(What you are asked to do):
Starting with the line below that holds "Sparen Sie bis zu 50%" and stopping after the line that holds "compresores", transcribe the lines exactly, leaving out all pictures.

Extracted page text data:
● ● ● ● ●

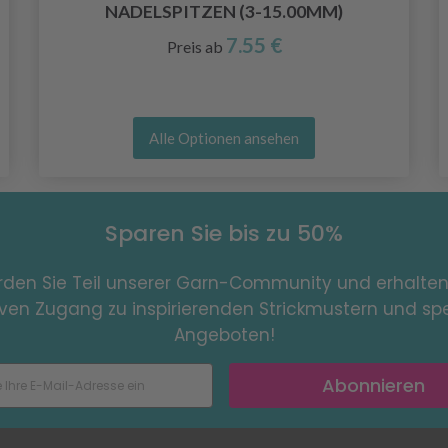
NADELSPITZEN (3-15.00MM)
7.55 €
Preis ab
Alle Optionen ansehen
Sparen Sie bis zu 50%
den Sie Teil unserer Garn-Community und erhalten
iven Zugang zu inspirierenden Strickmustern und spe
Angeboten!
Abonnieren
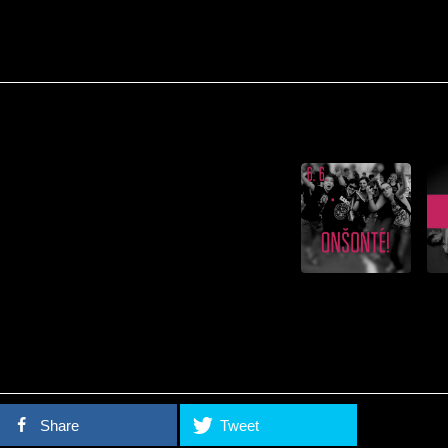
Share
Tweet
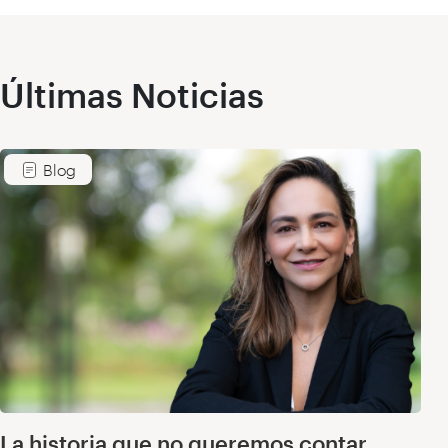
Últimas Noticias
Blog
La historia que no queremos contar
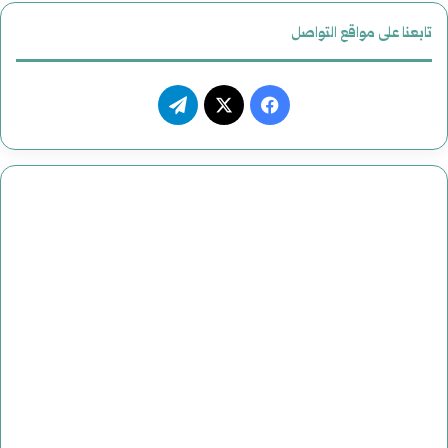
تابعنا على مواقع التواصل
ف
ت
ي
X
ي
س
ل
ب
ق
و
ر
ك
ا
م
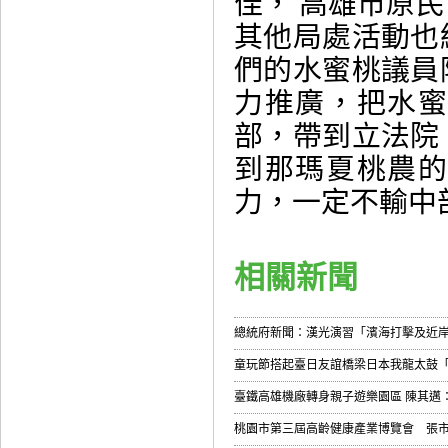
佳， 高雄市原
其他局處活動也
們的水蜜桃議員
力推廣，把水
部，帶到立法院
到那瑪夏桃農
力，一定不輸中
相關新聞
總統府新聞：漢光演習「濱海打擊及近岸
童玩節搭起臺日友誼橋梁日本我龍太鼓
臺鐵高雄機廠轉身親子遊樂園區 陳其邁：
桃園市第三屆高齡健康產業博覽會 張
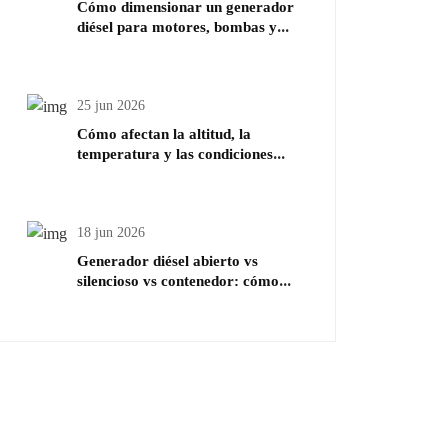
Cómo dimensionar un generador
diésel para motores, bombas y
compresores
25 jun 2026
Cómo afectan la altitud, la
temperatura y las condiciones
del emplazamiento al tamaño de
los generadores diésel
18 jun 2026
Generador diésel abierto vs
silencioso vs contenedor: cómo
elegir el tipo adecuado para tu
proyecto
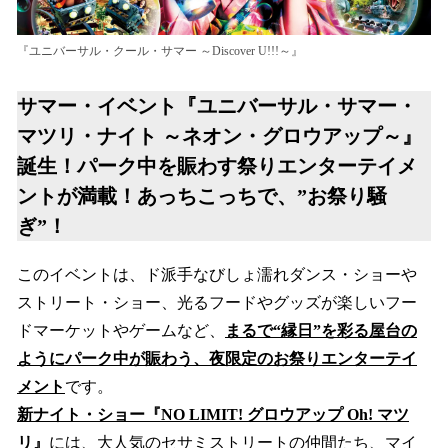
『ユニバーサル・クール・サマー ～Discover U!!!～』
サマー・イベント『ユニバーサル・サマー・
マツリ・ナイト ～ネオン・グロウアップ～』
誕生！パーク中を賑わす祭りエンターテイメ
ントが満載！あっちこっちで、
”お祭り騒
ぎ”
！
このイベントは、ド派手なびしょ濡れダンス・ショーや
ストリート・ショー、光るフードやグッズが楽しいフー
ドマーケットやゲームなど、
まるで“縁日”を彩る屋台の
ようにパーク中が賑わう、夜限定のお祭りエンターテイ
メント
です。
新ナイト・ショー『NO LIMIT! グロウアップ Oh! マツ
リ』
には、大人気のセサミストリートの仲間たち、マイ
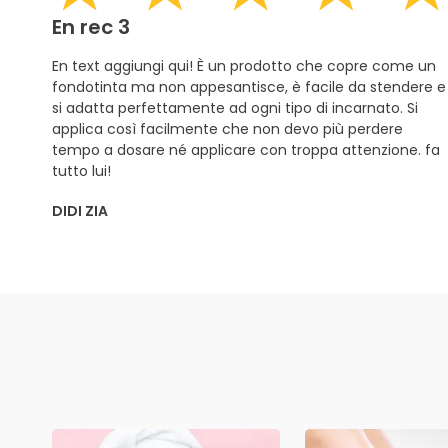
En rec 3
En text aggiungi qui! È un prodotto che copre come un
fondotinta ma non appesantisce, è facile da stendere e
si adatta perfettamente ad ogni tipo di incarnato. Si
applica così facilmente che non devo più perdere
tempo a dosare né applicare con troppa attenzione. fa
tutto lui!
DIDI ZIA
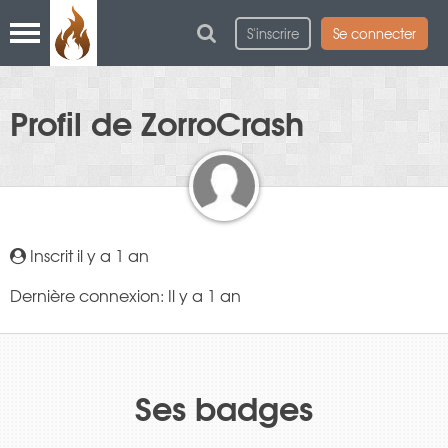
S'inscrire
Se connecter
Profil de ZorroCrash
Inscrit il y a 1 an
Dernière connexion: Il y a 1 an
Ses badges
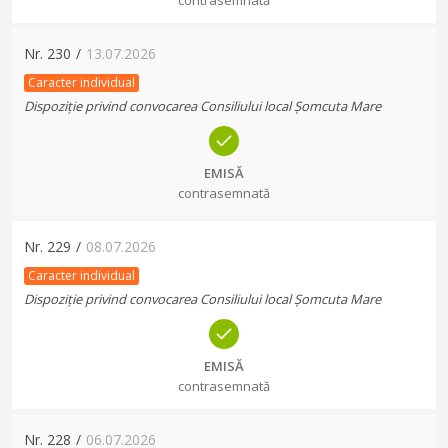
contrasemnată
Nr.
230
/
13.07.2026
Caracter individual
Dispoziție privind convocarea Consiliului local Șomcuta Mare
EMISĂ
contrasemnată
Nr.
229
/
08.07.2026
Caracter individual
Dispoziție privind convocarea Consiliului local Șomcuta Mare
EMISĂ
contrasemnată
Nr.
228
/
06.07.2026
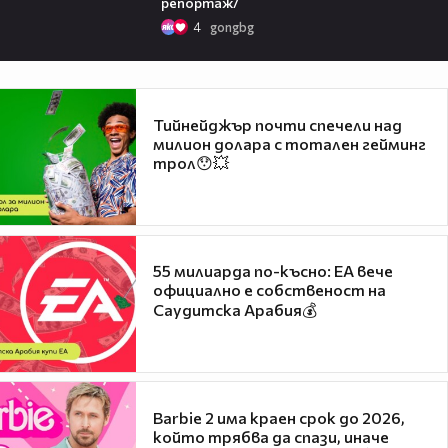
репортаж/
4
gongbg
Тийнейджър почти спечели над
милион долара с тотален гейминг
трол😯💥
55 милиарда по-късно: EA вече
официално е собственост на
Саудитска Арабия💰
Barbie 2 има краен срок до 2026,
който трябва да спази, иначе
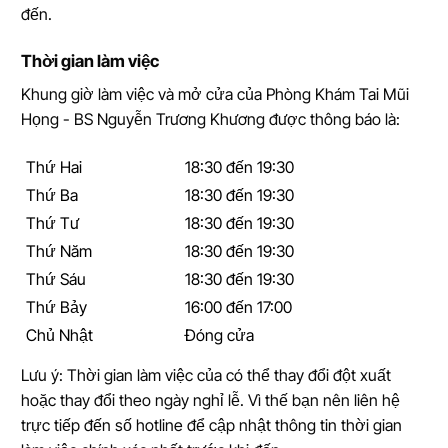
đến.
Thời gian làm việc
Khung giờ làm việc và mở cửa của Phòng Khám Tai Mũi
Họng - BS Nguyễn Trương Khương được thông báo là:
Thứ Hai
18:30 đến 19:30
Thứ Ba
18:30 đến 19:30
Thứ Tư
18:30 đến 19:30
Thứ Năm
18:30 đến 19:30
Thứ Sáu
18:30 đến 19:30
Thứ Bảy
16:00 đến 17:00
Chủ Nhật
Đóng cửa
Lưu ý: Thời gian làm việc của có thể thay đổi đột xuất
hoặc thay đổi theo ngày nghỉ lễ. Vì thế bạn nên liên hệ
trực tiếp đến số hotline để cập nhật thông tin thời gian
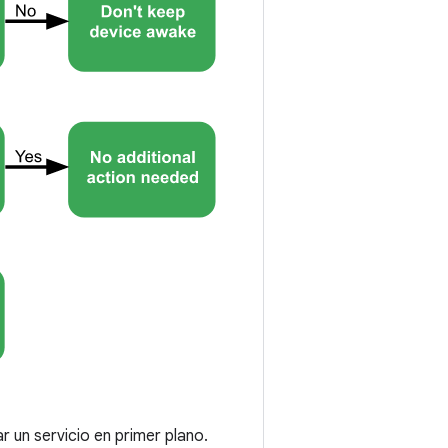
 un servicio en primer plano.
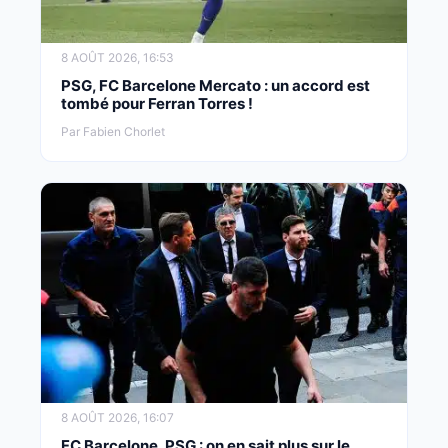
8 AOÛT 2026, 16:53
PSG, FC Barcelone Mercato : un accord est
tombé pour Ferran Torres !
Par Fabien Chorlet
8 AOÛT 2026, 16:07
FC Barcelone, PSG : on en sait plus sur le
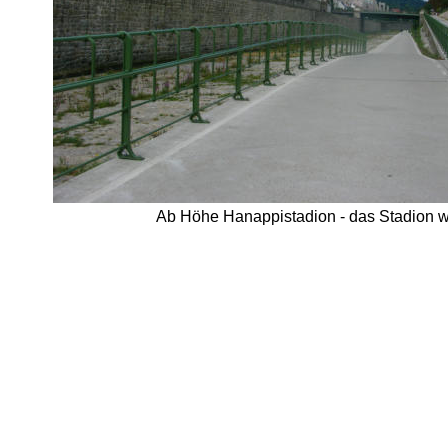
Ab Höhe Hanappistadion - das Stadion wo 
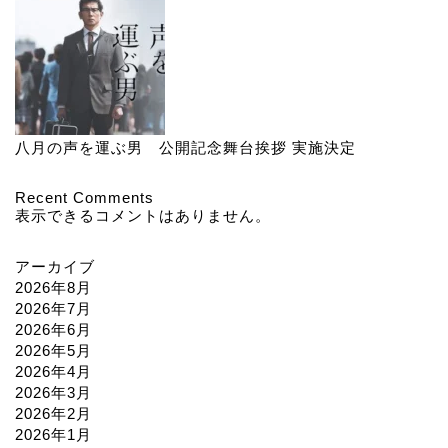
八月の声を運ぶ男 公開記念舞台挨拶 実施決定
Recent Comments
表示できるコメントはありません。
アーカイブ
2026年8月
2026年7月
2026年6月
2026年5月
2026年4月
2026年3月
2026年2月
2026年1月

● ● ● ● ●

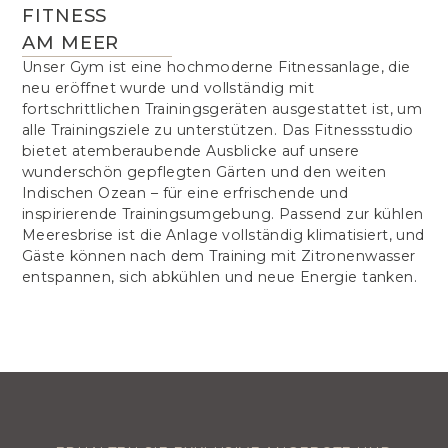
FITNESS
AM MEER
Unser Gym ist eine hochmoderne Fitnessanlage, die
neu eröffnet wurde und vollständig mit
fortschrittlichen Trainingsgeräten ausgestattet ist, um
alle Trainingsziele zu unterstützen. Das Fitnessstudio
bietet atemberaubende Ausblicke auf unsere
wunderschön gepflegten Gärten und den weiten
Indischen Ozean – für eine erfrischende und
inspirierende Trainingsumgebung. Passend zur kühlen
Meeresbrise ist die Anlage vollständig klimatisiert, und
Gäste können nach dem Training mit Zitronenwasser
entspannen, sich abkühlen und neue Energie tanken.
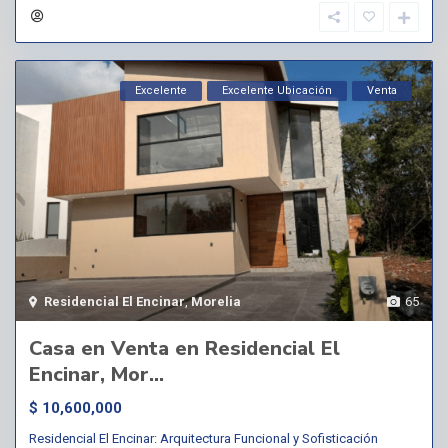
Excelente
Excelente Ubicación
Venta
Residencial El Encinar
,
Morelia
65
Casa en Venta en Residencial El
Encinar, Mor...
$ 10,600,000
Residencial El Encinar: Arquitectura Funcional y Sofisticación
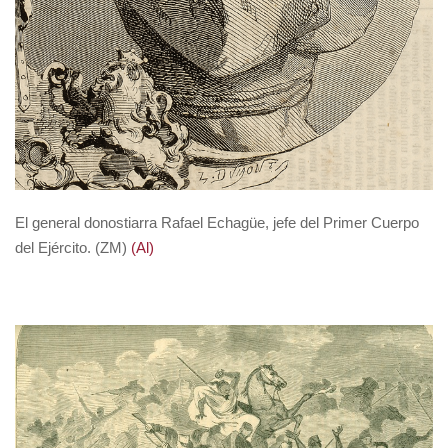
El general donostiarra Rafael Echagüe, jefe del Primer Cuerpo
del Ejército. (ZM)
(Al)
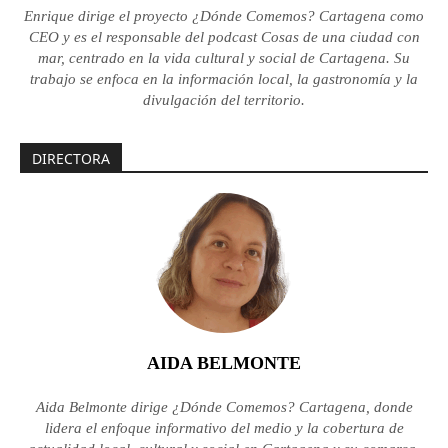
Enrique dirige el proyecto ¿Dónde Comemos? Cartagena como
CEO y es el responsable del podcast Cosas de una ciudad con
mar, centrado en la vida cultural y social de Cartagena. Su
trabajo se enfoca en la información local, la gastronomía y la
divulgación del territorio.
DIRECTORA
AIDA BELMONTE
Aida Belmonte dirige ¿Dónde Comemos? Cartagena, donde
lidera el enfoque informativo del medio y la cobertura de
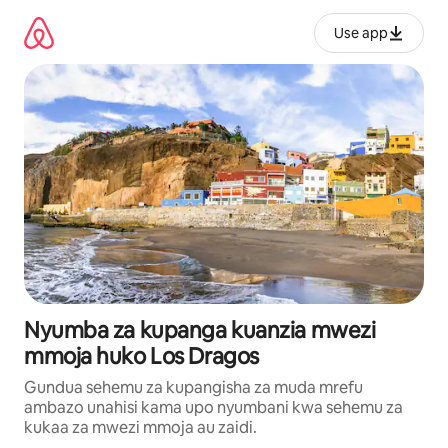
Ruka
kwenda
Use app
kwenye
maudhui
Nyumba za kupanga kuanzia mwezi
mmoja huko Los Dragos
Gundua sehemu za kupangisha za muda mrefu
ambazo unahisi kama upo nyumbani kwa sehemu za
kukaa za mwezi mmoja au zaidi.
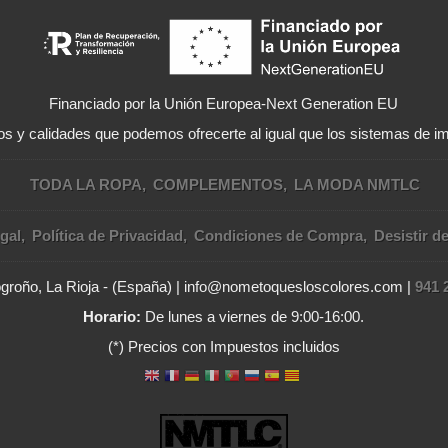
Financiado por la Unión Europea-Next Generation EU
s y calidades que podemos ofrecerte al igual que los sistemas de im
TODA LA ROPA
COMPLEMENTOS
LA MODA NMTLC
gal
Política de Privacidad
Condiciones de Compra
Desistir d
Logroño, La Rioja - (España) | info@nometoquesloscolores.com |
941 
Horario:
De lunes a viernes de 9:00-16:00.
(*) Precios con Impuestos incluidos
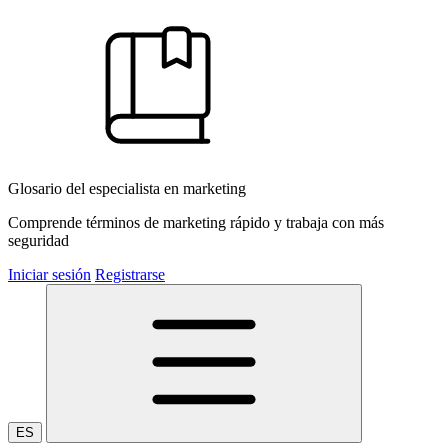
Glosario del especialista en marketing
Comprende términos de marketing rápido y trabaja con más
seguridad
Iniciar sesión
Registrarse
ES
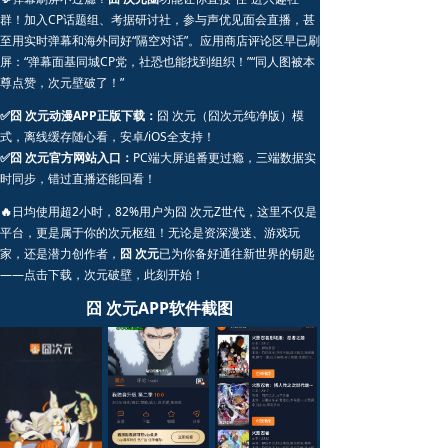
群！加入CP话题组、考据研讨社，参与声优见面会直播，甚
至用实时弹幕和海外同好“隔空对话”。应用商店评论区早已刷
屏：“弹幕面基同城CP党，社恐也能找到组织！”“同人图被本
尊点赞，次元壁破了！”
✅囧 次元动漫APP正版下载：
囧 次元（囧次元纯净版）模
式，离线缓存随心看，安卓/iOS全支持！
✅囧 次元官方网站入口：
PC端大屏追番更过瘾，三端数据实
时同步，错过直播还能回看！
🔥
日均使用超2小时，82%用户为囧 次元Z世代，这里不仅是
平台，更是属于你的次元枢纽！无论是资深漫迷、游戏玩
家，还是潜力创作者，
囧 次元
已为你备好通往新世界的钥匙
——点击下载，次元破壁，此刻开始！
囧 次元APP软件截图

● ● ● ● ●

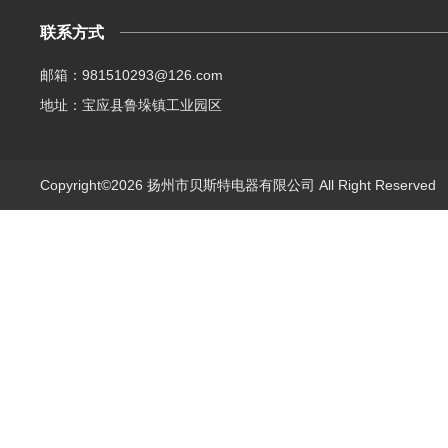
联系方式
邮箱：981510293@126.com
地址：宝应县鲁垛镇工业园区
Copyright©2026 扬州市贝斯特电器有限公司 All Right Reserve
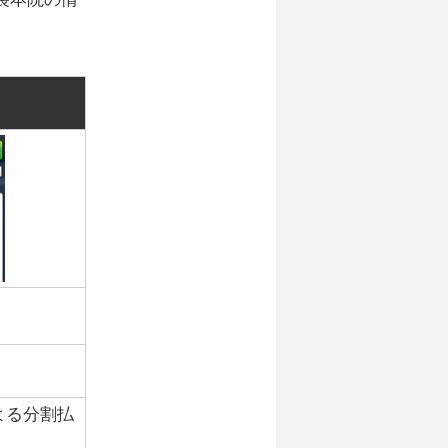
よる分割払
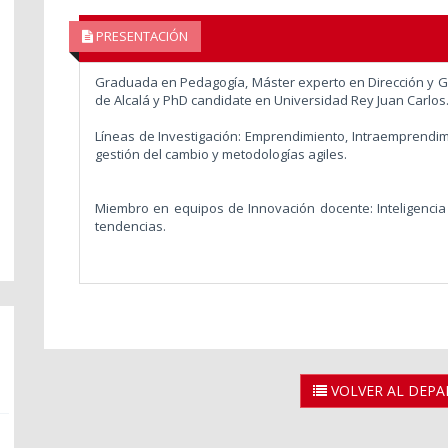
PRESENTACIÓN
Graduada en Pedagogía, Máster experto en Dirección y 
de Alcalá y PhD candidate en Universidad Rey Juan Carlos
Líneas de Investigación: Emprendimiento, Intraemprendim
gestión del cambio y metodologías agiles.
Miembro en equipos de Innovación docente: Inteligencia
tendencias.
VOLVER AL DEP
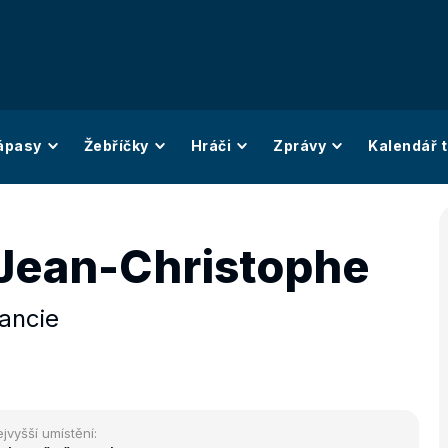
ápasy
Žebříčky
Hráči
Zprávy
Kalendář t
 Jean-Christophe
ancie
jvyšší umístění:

● ● ● ● ●

(Written response):
Sparen Sie bis zu 50%
den Sie Teil unserer Garn-Community und erhalten
iven Zugang zu inspirierenden Strickmustern und spe
Angeboten!
Abonnieren
Share
Tweet
Últimas Noticias
Blog
La historia que no queremos contar
تابعنا على مواقع التواصل
ف
ت
ي
X
ي
س
ل
ب
ق
و
ر
ك
ا
م
佳， 高雄市原
其他局處活動也
們的水蜜桃議員
力推廣，把水
部，帶到立法院
到那瑪夏桃農
力，一定不輸中
相關新聞
總統府新聞：漢光演習「濱海打擊及近岸
童玩節搭起臺日友誼橋梁日本我龍太鼓
臺鐵高雄機廠轉身親子遊樂園區 陳其邁：
桃園市第三屆高齡健康產業博覽會 張
Cómo dimensionar un generador
diésel para motores, bombas y
compresores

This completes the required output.